Mei e Swift caminhavam com cuidado na unidade. Apesar de a maior parte da capital ter sido construída com metal, a unidade de tratamento de águas utilizava no chão fibras de carbono, semelhantes a madeira. Isso fazia com que os passos ressoassem e ecoassem, aumentando a tensão dos dois. Com suas armas e lanternas em mãos, eles exploravam o lugar em busca de alguém ou alguma pista.
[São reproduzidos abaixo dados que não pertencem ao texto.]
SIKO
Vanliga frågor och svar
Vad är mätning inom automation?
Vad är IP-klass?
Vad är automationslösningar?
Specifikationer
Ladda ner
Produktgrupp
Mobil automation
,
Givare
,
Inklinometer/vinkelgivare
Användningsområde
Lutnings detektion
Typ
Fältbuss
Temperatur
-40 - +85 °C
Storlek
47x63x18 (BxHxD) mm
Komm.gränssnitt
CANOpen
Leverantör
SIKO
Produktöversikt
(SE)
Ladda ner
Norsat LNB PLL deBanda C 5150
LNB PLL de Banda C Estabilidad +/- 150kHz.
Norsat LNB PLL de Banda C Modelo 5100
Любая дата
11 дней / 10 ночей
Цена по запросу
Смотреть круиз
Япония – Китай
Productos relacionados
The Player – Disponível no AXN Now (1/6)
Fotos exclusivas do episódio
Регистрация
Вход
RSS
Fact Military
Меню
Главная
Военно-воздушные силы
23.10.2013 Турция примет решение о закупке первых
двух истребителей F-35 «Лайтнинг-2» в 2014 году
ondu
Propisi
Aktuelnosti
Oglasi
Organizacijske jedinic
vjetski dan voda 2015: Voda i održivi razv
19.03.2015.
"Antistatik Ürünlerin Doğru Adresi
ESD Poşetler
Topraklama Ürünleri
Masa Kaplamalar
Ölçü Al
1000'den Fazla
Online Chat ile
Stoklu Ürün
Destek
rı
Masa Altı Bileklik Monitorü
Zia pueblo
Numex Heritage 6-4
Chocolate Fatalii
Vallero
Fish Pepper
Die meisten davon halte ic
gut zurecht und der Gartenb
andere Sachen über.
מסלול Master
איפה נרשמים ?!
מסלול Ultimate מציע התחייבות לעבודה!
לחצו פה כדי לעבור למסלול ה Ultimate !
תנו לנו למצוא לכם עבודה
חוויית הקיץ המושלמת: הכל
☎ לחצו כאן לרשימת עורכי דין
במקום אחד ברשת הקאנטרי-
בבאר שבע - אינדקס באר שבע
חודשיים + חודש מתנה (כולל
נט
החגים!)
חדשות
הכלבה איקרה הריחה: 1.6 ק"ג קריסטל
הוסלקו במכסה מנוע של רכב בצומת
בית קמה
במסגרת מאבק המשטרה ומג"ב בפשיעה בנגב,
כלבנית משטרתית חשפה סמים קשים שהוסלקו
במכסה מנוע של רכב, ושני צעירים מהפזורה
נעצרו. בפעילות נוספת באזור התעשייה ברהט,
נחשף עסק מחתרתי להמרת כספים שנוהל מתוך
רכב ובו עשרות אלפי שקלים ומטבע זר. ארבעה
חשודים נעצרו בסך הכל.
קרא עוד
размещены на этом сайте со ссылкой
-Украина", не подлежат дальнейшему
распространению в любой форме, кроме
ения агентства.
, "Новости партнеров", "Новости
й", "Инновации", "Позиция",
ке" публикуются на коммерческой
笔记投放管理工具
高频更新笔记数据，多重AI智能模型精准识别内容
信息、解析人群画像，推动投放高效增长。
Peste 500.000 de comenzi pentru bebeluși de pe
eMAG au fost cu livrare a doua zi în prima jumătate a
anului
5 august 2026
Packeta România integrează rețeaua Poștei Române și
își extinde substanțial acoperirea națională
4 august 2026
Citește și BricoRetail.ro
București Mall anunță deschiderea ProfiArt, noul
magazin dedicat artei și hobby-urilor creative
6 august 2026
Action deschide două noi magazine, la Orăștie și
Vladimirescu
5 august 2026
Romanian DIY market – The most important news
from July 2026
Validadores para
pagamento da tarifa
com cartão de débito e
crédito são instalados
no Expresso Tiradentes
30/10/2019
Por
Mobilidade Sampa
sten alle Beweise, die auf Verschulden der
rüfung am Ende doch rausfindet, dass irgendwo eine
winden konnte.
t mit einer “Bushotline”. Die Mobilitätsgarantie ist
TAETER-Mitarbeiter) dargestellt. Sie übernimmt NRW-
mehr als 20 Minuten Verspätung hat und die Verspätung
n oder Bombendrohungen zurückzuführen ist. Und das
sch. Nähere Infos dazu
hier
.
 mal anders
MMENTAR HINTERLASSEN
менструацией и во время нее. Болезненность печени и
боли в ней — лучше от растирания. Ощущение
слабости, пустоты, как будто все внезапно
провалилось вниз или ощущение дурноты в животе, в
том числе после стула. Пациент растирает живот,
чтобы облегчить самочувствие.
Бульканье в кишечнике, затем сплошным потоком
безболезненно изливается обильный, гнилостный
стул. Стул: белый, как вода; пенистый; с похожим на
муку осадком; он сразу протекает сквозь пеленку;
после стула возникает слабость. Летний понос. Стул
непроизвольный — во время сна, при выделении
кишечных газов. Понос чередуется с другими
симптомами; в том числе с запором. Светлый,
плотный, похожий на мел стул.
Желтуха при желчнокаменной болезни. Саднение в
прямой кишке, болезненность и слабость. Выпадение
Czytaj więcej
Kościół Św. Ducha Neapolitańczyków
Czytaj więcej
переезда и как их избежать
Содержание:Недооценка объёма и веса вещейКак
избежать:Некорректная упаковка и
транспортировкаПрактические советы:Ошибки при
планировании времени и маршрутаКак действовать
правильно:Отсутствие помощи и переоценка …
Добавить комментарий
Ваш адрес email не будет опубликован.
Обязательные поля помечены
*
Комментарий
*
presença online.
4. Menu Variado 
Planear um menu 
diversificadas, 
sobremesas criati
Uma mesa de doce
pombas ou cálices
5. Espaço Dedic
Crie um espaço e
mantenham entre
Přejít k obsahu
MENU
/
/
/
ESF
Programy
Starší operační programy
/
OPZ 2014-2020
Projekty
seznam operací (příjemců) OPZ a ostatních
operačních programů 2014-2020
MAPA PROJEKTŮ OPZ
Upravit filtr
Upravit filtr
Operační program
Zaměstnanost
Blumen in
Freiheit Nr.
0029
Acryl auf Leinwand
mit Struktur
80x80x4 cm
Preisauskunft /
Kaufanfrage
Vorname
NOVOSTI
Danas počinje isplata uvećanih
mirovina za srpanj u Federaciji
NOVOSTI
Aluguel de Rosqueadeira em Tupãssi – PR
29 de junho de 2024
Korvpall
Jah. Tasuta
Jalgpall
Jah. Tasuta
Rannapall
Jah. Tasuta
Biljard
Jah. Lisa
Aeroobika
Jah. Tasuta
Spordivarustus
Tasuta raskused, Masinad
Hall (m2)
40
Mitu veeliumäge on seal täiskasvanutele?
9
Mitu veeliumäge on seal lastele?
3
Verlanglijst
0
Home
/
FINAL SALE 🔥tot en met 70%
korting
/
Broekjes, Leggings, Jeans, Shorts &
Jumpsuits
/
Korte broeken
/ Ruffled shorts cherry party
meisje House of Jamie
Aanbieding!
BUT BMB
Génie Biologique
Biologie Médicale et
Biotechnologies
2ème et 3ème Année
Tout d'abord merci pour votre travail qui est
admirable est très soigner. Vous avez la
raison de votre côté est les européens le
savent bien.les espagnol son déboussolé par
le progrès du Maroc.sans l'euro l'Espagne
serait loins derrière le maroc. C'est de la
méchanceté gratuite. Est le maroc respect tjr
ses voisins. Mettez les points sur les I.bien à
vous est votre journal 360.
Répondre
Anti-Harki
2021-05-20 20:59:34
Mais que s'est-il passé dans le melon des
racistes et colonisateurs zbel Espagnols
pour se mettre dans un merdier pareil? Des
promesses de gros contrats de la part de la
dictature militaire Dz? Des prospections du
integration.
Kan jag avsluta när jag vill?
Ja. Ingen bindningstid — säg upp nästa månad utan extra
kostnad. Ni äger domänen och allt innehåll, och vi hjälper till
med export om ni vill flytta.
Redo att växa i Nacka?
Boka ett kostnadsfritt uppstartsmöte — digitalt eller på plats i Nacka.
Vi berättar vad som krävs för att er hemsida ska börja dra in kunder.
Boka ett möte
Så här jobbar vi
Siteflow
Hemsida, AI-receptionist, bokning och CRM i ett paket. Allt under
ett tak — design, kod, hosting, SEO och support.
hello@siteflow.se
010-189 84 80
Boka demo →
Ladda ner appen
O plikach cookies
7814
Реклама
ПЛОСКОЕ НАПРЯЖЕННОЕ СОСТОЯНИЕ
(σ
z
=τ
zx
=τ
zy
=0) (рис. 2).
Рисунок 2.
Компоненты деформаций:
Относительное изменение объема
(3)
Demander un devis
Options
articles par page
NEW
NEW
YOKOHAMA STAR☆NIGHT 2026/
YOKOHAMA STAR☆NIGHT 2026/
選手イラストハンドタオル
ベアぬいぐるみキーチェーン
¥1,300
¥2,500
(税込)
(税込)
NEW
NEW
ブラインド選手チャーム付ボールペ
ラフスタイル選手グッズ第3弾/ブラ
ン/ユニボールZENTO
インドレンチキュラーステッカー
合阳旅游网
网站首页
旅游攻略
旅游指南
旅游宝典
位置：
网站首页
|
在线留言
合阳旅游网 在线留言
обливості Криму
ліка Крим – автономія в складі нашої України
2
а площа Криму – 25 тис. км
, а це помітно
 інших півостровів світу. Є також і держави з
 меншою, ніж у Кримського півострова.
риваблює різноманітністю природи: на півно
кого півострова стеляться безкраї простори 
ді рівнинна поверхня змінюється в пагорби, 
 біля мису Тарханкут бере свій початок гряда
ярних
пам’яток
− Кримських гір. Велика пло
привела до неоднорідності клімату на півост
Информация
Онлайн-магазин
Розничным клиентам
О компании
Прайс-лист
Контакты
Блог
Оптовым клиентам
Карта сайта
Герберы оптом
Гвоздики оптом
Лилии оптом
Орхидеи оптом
Quanto mais andavam, mais barulho fazia, mas em certo momento, Swift começou a desconfiar dos sons que ouvia. Havia passos fora do ritmo em que ele e Mei andavam. Passos de outra pessoa. De uma pessoa leve e rápida. A engenheira começou a desconfiar dos barulhos também. Pararam os dois, tentando identificar de onde vinham os passos, mas o eco atrapalhava a percepção. De repente, os passos começaram a correr na direção dos dois. E, num choque, Mei foi derrubada no chão. Sua lanterna rolou para longe. E o som elétrico de um tiro foi escutado. Swift temia pela vida de sua companheira de missão. Mas ao apontar sua lanterna para ela, nada viu além de um corte começando a sangrar em seu queixo. Os passos cessaram, mas uma respiração ofegante era ouvida há poucos metros dali. Quando a luz da lanterna de Swift chegou à fonte do som, havia uma pessoa caída, com o peito queimado pelo disparo elétrico da arma de Mei. Uma menina, que não tinha mais do que nove anos terrestres.